MATERIAL SHOWN Start Marker

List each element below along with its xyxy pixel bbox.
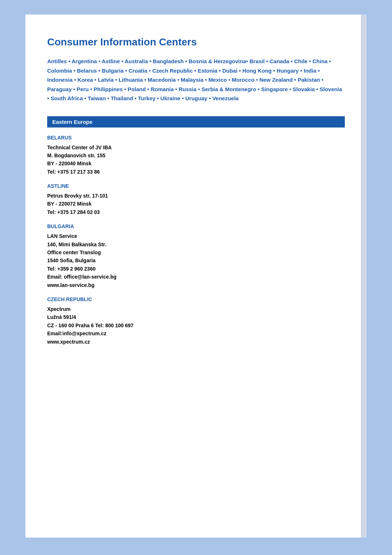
address-block: Petrus Brovky str. 17-101BY - 220072 Min…: [47, 192, 345, 216]
address-block: Technical Center of JV IBAM. Bogdanovich…: [47, 143, 345, 176]
address-line: Petrus Brovky str. 17-101: [47, 192, 345, 200]
country-name: CZECH REPUBLIC: [47, 296, 345, 302]
address-line: Lužná 591/4: [47, 313, 345, 321]
address-line: www.xpectrum.cz: [47, 338, 345, 346]
address-line: Email: office@lan-service.bg: [47, 273, 345, 281]
address-line: Tel: +375 17 284 02 03: [47, 208, 345, 216]
page-title: Consumer Information Centers: [47, 36, 345, 48]
address-line: Office center Translog: [47, 248, 345, 256]
address-line: www.lan-service.bg: [47, 281, 345, 289]
address-block: LAN Service140, Mimi Balkanska Str.Offic…: [47, 232, 345, 289]
country-name: ASTLINE: [47, 183, 345, 189]
address-line: 1540 Sofia, Bulgaria: [47, 256, 345, 264]
address-line: Xpectrum: [47, 305, 345, 313]
section-header: Eastern Europe: [47, 116, 345, 127]
address-line: Email:info@xpectrum.cz: [47, 329, 345, 337]
address-block: XpectrumLužná 591/4CZ - 160 00 Praha 6 T…: [47, 305, 345, 346]
address-line: Tel: +375 17 217 33 86: [47, 168, 345, 176]
address-line: BY - 220040 Minsk: [47, 159, 345, 167]
countries-list: BELARUSTechnical Center of JV IBAM. Bogd…: [47, 135, 345, 346]
address-line: Technical Center of JV IBA: [47, 143, 345, 151]
country-links: Antilles • Argentina • Astline • Austral…: [47, 57, 345, 103]
address-line: LAN Service: [47, 232, 345, 240]
address-line: 140, Mimi Balkanska Str.: [47, 240, 345, 248]
address-line: M. Bogdanovich str. 155: [47, 151, 345, 159]
country-name: BULGARIA: [47, 223, 345, 229]
country-name: BELARUS: [47, 135, 345, 141]
address-line: CZ - 160 00 Praha 6 Tel: 800 100 697: [47, 321, 345, 329]
address-line: BY - 220072 Minsk: [47, 200, 345, 208]
address-line: Tel: +359 2 960 2360: [47, 265, 345, 273]
page-container: Consumer Information Centers Antilles • …: [25, 15, 367, 538]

MATERIAL SHOWN End Marker

The records must appear again word for word, though none of their pictures should.

List each element below along with its xyxy pixel bbox.
address-block: Petrus Brovky str. 17-101BY - 220072 Min…: [47, 192, 345, 216]
address-block: Technical Center of JV IBAM. Bogdanovich…: [47, 143, 345, 176]
address-line: Petrus Brovky str. 17-101: [47, 192, 345, 200]
country-name: CZECH REPUBLIC: [47, 296, 345, 302]
address-line: Lužná 591/4: [47, 313, 345, 321]
address-line: www.xpectrum.cz: [47, 338, 345, 346]
address-line: Email: office@lan-service.bg: [47, 273, 345, 281]
address-line: Tel: +375 17 284 02 03: [47, 208, 345, 216]
page-title: Consumer Information Centers: [47, 36, 345, 48]
address-line: Office center Translog: [47, 248, 345, 256]
address-line: www.lan-service.bg: [47, 281, 345, 289]
address-block: LAN Service140, Mimi Balkanska Str.Offic…: [47, 232, 345, 289]
country-name: ASTLINE: [47, 183, 345, 189]
address-line: 1540 Sofia, Bulgaria: [47, 256, 345, 264]
address-line: Xpectrum: [47, 305, 345, 313]
section-header: Eastern Europe: [47, 116, 345, 127]
address-line: Email:info@xpectrum.cz: [47, 329, 345, 337]
address-block: XpectrumLužná 591/4CZ - 160 00 Praha 6 T…: [47, 305, 345, 346]
address-line: Tel: +375 17 217 33 86: [47, 168, 345, 176]
address-line: BY - 220040 Minsk: [47, 159, 345, 167]
countries-list: BELARUSTechnical Center of JV IBAM. Bogd…: [47, 135, 345, 346]
address-line: Technical Center of JV IBA: [47, 143, 345, 151]
country-links: Antilles • Argentina • Astline • Austral…: [47, 57, 345, 103]
address-line: LAN Service: [47, 232, 345, 240]
address-line: 140, Mimi Balkanska Str.: [47, 240, 345, 248]
address-line: M. Bogdanovich str. 155: [47, 151, 345, 159]
country-name: BULGARIA: [47, 223, 345, 229]
country-name: BELARUS: [47, 135, 345, 141]
address-line: CZ - 160 00 Praha 6 Tel: 800 100 697: [47, 321, 345, 329]
address-line: BY - 220072 Minsk: [47, 200, 345, 208]
address-line: Tel: +359 2 960 2360: [47, 265, 345, 273]
page-container: Consumer Information Centers Antilles • …: [25, 15, 367, 538]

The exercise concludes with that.